By God, we mean an immaterial, intelligent consciousness that is infinite in nature. Hypothesis can be made involving God.
ID theorists have tried to make predictions of things that result from intelligence being found in nature. Information is something that is demonstrated to arise from intelligence…
So that would be one prediction that is already verified.
The mathematical/logical nature of the universe would also be predicted by intelligence… so that’s another one.
It’s not very difficult.
Immaterial phenomenon such as consciousness interacting with matter would also be a prediction because God is assumed to be immaterial.
I don’t mean Atavism. I was referring to the concept he pointed to… of evolutionary features such as feathers being found in places not predicted by the evolutionary tree. This happens often enough to have a name for it- convergent evolution.

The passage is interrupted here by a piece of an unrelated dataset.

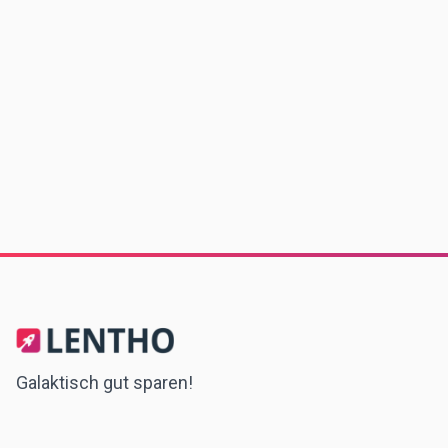
Galaktisch gut sparen!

My main point has always been that both sets of facts can and will be explained through evolution. If something is vestigial , it supports evolution. If it is not… then it evolved.
Hence facts like vestigiality or non vestigiality cannot falsify evolution… no fact really can.
There are definitely vestigial features. The toenails on manatees are a good example. The extensor coccygis muscle in the human tailbone spans a fused joint and is definitely vestigial because it no longer lifts a tail as it does in other species. These features are evidence for evolution because they follow the expected phylogeny. You don’t find mammals with vestigial feathers, or birds with vestigial mammary glands, as two examples.
It’s a bit more nuanced than that. Saying that an organ is not vestigial because it has function is usually the anti-evolutionary nonsense we are talking about. No one has ever said that a vestigial feature can have no functional at all. A vestigial feature can still have a secondary or rudimentary function and still be vestigial.
Feathers in humans would not be convergent evolution. Convergent evolution produces analogs, not homologs. The bird wing and bat wing are convergent adaptations, but those wings are obviously not homologous.